Spadefoot toads spend much of their lives burrowed into sandy soil, moving to the surface to feed on wet nights. They emerge during torrential rainstorms from spring to fall. Migrating to shallow pools, the males call with a loud, honking noise during thunderstorms, lightening reflecting off of their inflated throat pouches, and attracting females. Breeding is fast, eggs develop within days in the short-lived rainwater pools, tadpoles feed on a host of small organisms in the water, and metamorphosis is complete in just a few weeks.

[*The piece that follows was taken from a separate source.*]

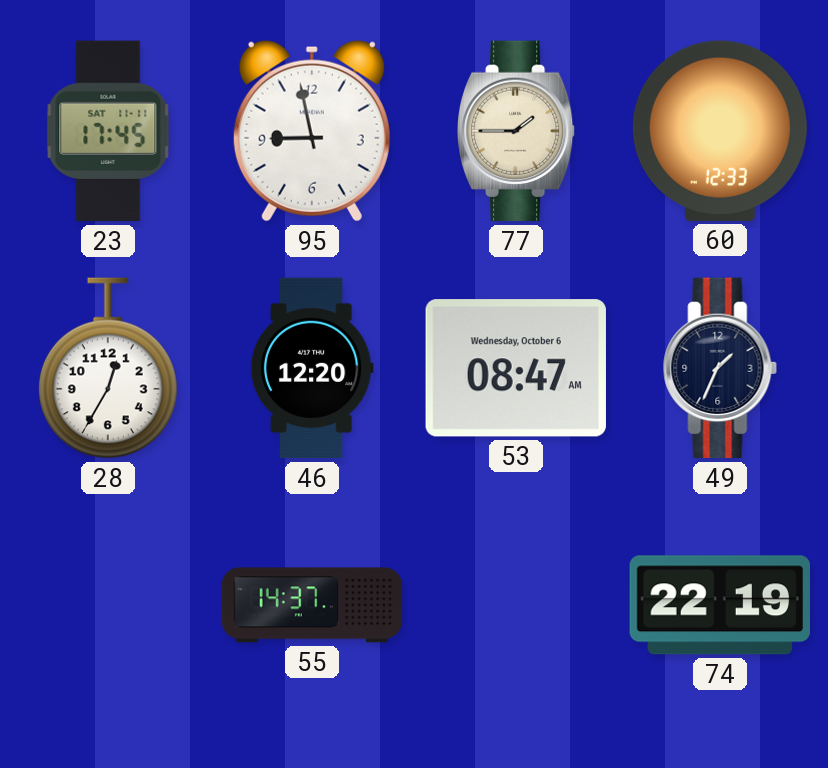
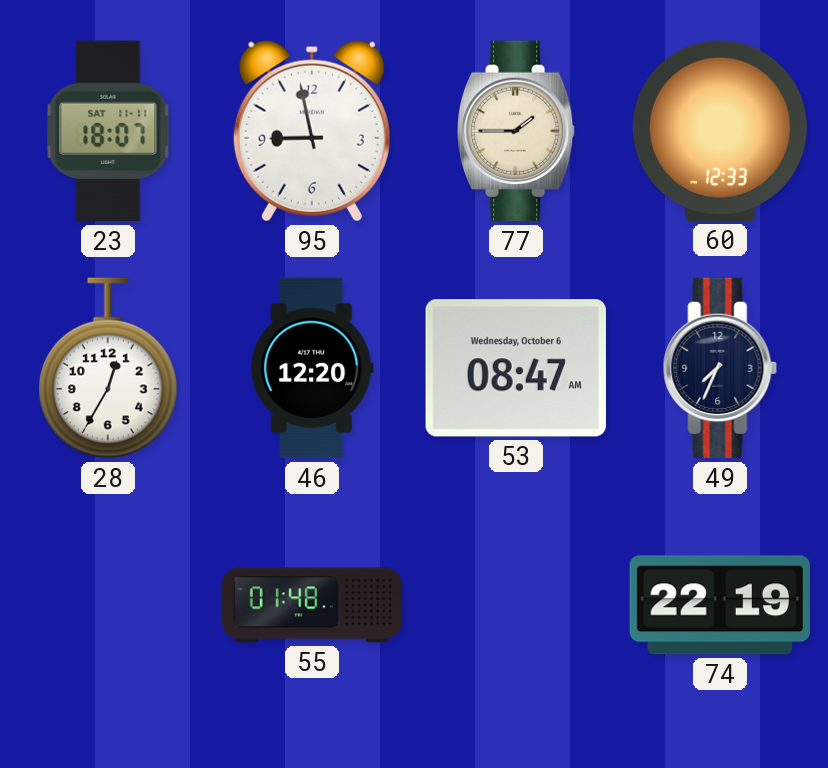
23: 17:45 -> 18:07
49: 1:34 -> 7:34
55: 14:37 -> 01:48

Invertebrates in Vernal Pools
More than 400 species of invertebrates have been identified from northeastern vernal pools (see Wiggins et al. 1980; Williams 1987, 2006; Colburn 2004; Colburn et al. 2008). Among the most characteristic vernal pool taxa are branchiopod crustaceans including fairy shrimp Eubranchipus spp., clam shrimp Lynceus brachyurus, and cladocerans (water fleas, especially Daphniidae and Chydoridae) and water beetles (especially species of predaceous diving beetles, Dytiscidae). A host of other kinds of aquatic insects as well as aquatic earthworms, leeches, molluscs, flatworms, and even hydras also occur in vernal pools.
Invertebrates in relation to hydroperiod and seasonality – This diversity is spread across the hydrologic continuum. Long-hydroperiod pools tend to be more species-rich than short-hydroperiod pools, but the species composition is different (Schneider 1999; Brooks 2000). Collectively, the richness of species within a cluster of vernal pools with a range of hydroperiods and other habitat characteristics is greater than the number of species in the most species-rich pool, reflecting the importance of pool heterogeneity for local and regional biodiversity. A range of hydroperiods, from very short to long, is necessary to allow for the greatest richness of vernal pool invertebrate species in a particular location or region.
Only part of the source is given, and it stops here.